CD Review: Jimmy LaFave – Depending on the Distance (Music Road, 2012)
Soulful album of singer-songwriter folk, country and rock
“Singer-songwriter” usually labels someone who sings their own songs, but in Jimmy LaFave’s case, it describes someone who’s as talented at originating material as he is in lending his voice to others’ songs. His first studio album in five years balances eight new songs with five covers, three of the latter selected from the catalog of Bob Dylan. Perhaps the most surprising reinterpretation is his resurrection of John Waite’s “Missing You” from its 1980s chart-topping power-ballad origin. As a writer of emotionally-laden songs, LaFave could hear the finely-tuned angst of Waite’s lyric, and reconstruct it into rootsy rock ‘n’ roll. The production’s guitar adds a touch of Southern soul, and the emotional choke in LaFave’s voice mates perfectly with the song’s mood.

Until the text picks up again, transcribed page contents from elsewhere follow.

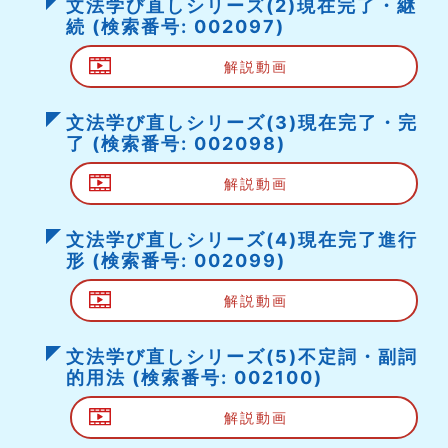
文法学び直しシリーズ(2)現在完了・継
続 (検索番号: 002097)
解説動画
文法学び直しシリーズ(3)現在完了・完
了 (検索番号: 002098)
解説動画
文法学び直しシリーズ(4)現在完了進行
形 (検索番号: 002099)
解説動画
文法学び直しシリーズ(5)不定詞・副詞
的用法 (検索番号: 002100)
解説動画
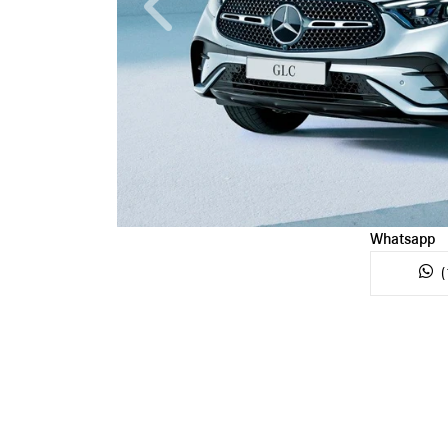
Anterior
Whatsapp
(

The Dylan covers “Red River Shore,” the oft-covered “Tomorrow is a Long Time,” and Empire Burlesque’s “I’ll Remember You.” LaFave adds something special to each, reading the first in slow reflection, and warming the latter from the chilly production of its original version. The album’s fifth cover is Bruce Springsteen’s recently released (though earlier written) “Land of Hopes and Dreams.” LaFave strips the song of its E Street bombast to better reveal the tender heart of its inverted allusions to the gospel-folk classic “This Train.” LaFave uses the covers as a launching point for his original songs, weaving a continuous thread through expectation, melancholy, sadness and second chances.

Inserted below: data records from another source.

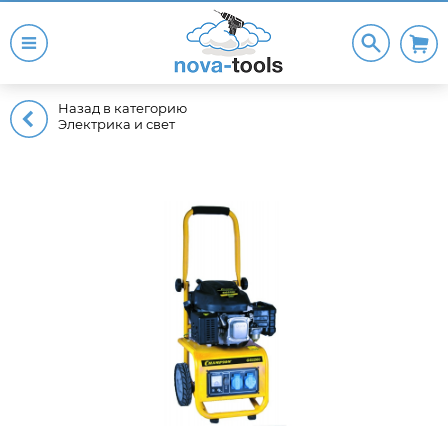
Назад в категорию
Электрика и свет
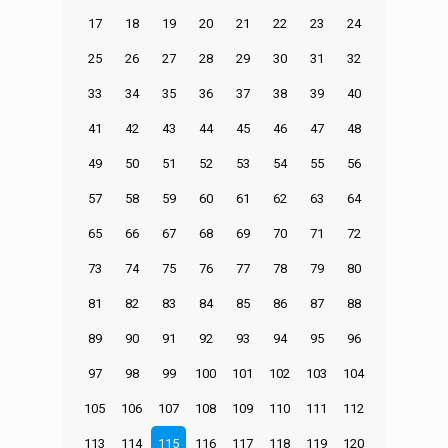
17
18
19
20
21
22
23
24
25
26
27
28
29
30
31
32
33
34
35
36
37
38
39
40
41
42
43
44
45
46
47
48
49
50
51
52
53
54
55
56
57
58
59
60
61
62
63
64
65
66
67
68
69
70
71
72
73
74
75
76
77
78
79
80
81
82
83
84
85
86
87
88
89
90
91
92
93
94
95
96
97
98
99
100
101
102
103
104
105
106
107
108
109
110
111
112
113
114
115
116
117
118
119
120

There’s a New Orleans groove to “Red Dirt Night,” gospel devotion in “Bring Back the Trains” and righteous grief in “It Just is Not Right.” The latter ruminates on the numbness society often displays towards its most helpless members, and the album closes with a farewell whose metaphor neatly twines people and places. Throughout the album, LaFave sings with deep soul, harboring a waver in his notes that may remind you of Steve Forbert. He takes his songs at tempos that provide room for thought and expression, as befits the songs he writes and covers. This album will appeal to your ears on first spin, and grow in your thoughts over time.